Near curve NBP gas contracts fell by an average of 3.0% on Tuesday as Russian gas continued to flow

20 November 2024

Gas Market 

Gas prices declined in trading Tuesday as Russian gas continued to flow into Europe despite the announcement over the weekend that Gazprom would curtail flows into Austria. Reports show that nominations for Russian gas to flow through Slovakia to the Austrian border continue, but the counterparty on the Austrian side of the border is no longer OMV but a western European counterparty with contracts to transport gas via the Austrian system.

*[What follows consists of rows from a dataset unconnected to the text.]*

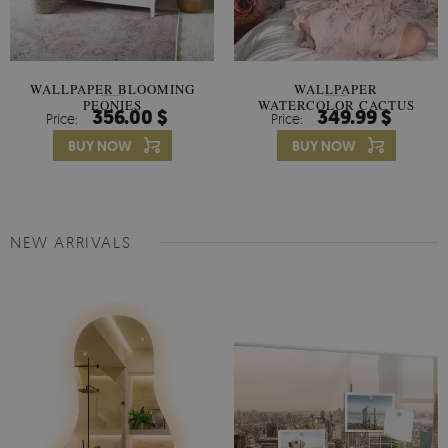
WALLPAPER BLOOMING
WALLPAPER
PEONIES
WATERCOLOR CACTUS
356.00 $
349.99 $
Price:
Price:
FLOWERS
BUY NOW
BUY NOW
NEW ARRIVALS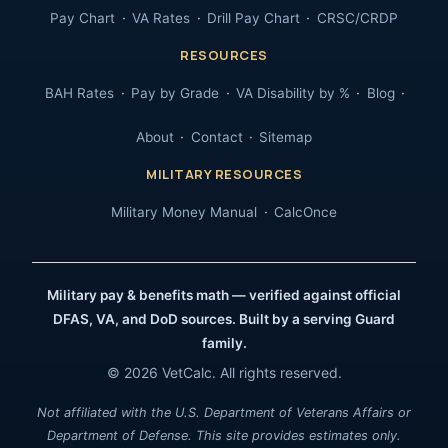
Pay Chart
VA Rates
Drill Pay Chart
CRSC/CRDP
RESOURCES
BAH Rates
Pay by Grade
VA Disability by %
Blog
About
Contact
Sitemap
MILITARY RESOURCES
Military Money Manual
CalcOnce
Military pay & benefits math — verified against official
DFAS, VA, and DoD sources. Built by a serving Guard
family.
© 2026 VetCalc. All rights reserved.
Not affiliated with the U.S. Department of Veterans Affairs or
Department of Defense. This site provides estimates only.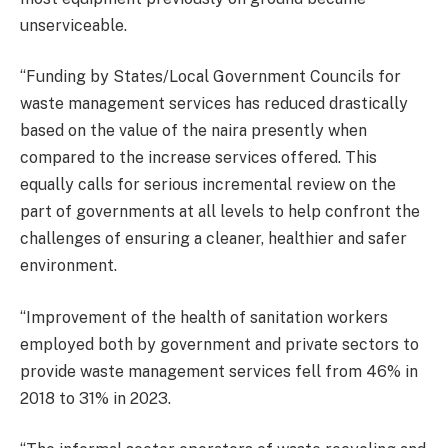
unserviceable.
‘‘Funding by States/Local Government Councils for
waste management services has reduced drastically
based on the value of the naira presently when
compared to the increase services offered. This
equally calls for serious incremental review on the
part of governments at all levels to help confront the
challenges of ensuring a cleaner, healthier and safer
environment.
‘‘Improvement of the health of sanitation workers
employed both by government and private sectors to
provide waste management services fell from 46% in
2018 to 31% in 2023.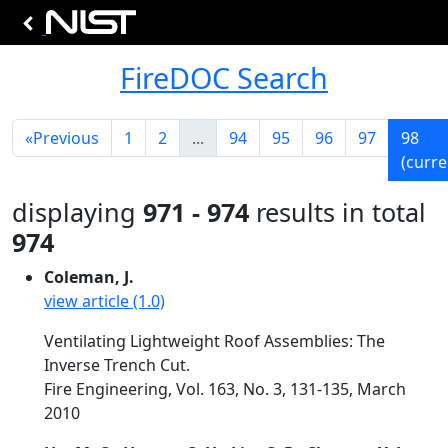
FireDOC Search
«
Previous
1
2
...
94
95
96
97
98
(curre
displaying
971 - 974
results in total
974
Coleman, J.
view article (1.0)
Ventilating Lightweight Roof Assemblies: The
Inverse Trench Cut.
Fire Engineering, Vol. 163, No. 3, 131-135, March
2010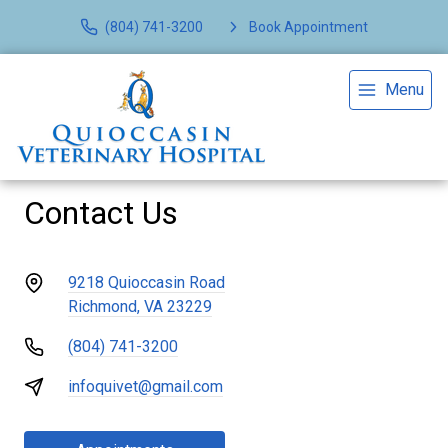
(804) 741-3200
Book Appointment
Menu
Contact Us
9218 Quioccasin Road
Richmond, VA 23229
(804) 741-3200
infoquivet@gmail.com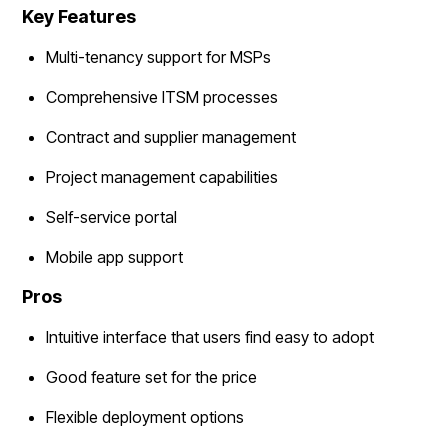
Key Features
Multi-tenancy support for MSPs
Comprehensive ITSM processes
Contract and supplier management
Project management capabilities
Self-service portal
Mobile app support
Pros
Intuitive interface that users find easy to adopt
Good feature set for the price
Flexible deployment options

As a result gas flows into Austria have remained little changed from last week. With gas flows remaining consistent, some of the risk premium has been released from contracts despite the current cold snap supporting demand. The front month contract fell by 3.3% to 114.74p/th marginally higher than the intra-day low of 114.31p/th. Day ahead declined by 3.45p/th with the increased heat demand offset by above seasonal norm wind generation reducing gas for power generation.

Power Market

Wind generation in the UK is currently forecast at 13.6 GW, almost 20% above seasonal norms, which weighed on the Day ahead baseload power contract as it shed £3.00/MWh settling at £99.00/MWh. Along the curve Q1-25 prices fell by over 2.5% as the declining NBP gas market weighed on the power contracts. The continued flow of gas from Russia despite the previously announced curtailment of flows into Austria saw some of the recent risk premium fall out of the NBP, and as a result a similar trend was evident on the GB baseload market. EUA carbon prices also declined, with a lack of clear signals in the allowances market, the contracts instead tracked European gas prices lower.  

Oil Market

Despite rising tensions following claims by Russia that Ukraine had used US long range ATACMS missiles to attack military targets, prices steadied in trading on Tuesday. Weighing on prices was news that Western Europe’s largest oil field, the Johan Sverdrup field, recommenced operation following Monday’s power outage that had contributed to a 3% increase. Another contributing factor outweighing geopolitical risks was the strong US dollar that edged higher on Tuesday. At its current level the dollar is only marginally below its strongest valuation seen in the last 13 months which helped oil hold firm at $73.31/bbl despite the rising tensions in Ukraine. A strong dollar weighs on oil prices making it more expensive for holders of other currencies.  

Markets this morning

NBP gas prices have arrested their decline this morning following yesterday’s decline. On a day ahead basis tomorrow’s temperatures are forecast to be the coldest of this short cold snap before an increase in temperatures over the weekend. The Dec-24 contract last traded at 115.32p/th relatively flat to last night’s settlement. Oil is also trading relatively flat to Tuesday’s settlement as the market weighs up mixed drivers. Traders are weighing up the risk of Ukraine’s attacks on Russia possibly impacting on oil production and signs of increased Chinese oil imports against an increase in US stockpiles indicating a downturn in US demand.